▸ **WHAT IS NEEDED**:
Go through the records below and show every line with the string "nghiêng".

Saved entries:

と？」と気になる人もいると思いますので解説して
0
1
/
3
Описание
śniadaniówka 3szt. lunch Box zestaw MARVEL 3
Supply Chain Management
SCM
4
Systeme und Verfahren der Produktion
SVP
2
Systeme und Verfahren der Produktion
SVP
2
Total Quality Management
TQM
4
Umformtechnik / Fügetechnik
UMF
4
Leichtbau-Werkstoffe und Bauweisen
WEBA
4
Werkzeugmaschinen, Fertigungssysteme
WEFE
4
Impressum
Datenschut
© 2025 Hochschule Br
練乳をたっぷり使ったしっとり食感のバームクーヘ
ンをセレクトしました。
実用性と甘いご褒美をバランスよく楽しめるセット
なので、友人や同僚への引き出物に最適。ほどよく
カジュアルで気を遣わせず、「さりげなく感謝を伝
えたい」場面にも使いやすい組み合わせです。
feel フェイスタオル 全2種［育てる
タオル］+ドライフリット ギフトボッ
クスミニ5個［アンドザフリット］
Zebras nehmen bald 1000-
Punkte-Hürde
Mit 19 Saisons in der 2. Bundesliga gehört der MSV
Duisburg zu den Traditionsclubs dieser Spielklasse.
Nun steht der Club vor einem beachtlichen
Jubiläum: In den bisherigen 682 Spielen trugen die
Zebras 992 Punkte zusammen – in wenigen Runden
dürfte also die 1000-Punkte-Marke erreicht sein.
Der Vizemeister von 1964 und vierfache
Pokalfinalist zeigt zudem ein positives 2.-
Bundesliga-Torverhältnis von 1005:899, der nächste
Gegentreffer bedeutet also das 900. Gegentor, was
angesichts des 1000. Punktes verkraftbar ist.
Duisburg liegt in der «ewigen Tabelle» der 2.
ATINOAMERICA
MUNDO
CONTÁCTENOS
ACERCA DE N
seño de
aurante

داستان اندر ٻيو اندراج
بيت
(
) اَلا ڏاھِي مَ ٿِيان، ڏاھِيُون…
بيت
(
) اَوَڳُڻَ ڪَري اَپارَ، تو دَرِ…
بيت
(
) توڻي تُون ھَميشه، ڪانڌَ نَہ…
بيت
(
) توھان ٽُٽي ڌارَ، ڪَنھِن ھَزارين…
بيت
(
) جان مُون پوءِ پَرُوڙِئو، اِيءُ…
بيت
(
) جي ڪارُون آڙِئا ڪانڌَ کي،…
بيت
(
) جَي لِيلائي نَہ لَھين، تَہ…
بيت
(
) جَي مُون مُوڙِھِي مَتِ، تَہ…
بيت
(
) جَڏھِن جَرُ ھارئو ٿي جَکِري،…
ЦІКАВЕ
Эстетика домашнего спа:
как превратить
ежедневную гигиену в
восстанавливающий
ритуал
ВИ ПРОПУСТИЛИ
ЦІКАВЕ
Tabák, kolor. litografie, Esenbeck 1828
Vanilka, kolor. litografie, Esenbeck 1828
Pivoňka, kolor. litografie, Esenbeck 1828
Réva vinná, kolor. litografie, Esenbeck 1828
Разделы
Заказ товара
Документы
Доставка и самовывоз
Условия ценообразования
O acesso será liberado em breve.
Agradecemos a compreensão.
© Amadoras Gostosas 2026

* * *

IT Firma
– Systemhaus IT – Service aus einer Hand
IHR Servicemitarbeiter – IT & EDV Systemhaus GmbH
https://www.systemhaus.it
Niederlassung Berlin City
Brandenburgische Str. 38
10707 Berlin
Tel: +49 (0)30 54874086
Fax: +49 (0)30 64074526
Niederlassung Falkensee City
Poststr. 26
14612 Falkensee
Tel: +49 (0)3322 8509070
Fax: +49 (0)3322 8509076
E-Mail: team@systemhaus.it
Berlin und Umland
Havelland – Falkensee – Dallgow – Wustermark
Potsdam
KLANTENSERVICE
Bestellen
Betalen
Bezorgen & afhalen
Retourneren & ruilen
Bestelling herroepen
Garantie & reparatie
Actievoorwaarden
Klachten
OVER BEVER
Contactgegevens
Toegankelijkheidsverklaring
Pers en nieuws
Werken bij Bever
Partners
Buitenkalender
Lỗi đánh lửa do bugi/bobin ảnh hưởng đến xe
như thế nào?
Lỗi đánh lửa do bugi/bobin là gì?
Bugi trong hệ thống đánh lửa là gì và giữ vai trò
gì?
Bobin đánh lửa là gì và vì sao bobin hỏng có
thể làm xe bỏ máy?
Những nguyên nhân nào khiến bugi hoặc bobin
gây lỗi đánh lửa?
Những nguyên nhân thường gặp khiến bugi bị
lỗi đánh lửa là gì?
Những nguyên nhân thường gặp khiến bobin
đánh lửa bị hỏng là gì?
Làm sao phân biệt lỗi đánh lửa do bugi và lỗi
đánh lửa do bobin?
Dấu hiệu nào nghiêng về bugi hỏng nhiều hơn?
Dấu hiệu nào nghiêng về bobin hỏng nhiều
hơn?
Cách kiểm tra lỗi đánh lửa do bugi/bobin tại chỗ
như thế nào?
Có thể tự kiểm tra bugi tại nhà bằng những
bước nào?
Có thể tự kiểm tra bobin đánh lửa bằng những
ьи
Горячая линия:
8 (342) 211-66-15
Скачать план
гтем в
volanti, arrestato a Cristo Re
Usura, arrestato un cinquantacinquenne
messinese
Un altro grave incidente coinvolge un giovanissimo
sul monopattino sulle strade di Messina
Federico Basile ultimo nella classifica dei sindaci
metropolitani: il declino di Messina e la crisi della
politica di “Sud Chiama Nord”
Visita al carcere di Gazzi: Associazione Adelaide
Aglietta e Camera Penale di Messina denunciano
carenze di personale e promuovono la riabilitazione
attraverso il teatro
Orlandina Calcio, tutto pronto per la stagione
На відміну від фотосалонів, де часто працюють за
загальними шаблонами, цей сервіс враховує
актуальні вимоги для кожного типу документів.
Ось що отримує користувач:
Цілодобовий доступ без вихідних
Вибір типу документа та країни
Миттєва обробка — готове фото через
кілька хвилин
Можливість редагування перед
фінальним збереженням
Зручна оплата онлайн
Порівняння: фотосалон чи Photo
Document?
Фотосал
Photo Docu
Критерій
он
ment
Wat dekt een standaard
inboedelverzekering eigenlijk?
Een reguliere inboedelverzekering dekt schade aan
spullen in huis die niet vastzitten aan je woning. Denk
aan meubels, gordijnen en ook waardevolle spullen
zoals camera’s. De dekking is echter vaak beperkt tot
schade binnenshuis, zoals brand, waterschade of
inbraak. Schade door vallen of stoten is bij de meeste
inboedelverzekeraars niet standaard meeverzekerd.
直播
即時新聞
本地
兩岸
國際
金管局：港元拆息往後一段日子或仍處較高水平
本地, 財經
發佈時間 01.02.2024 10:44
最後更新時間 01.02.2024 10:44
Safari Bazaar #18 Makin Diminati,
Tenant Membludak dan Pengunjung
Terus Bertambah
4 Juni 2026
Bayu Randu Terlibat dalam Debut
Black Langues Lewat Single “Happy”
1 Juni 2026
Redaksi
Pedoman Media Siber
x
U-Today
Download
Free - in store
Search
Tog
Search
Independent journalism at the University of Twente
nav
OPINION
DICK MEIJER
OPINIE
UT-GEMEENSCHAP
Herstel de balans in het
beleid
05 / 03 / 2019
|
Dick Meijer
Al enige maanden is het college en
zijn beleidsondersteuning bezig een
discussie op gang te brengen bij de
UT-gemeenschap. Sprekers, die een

▸ **SOLUTION BELOW**:
Dấu hiệu nào nghiêng về bugi hỏng nhiều hơn?
Dấu hiệu nào nghiêng về bobin hỏng nhiều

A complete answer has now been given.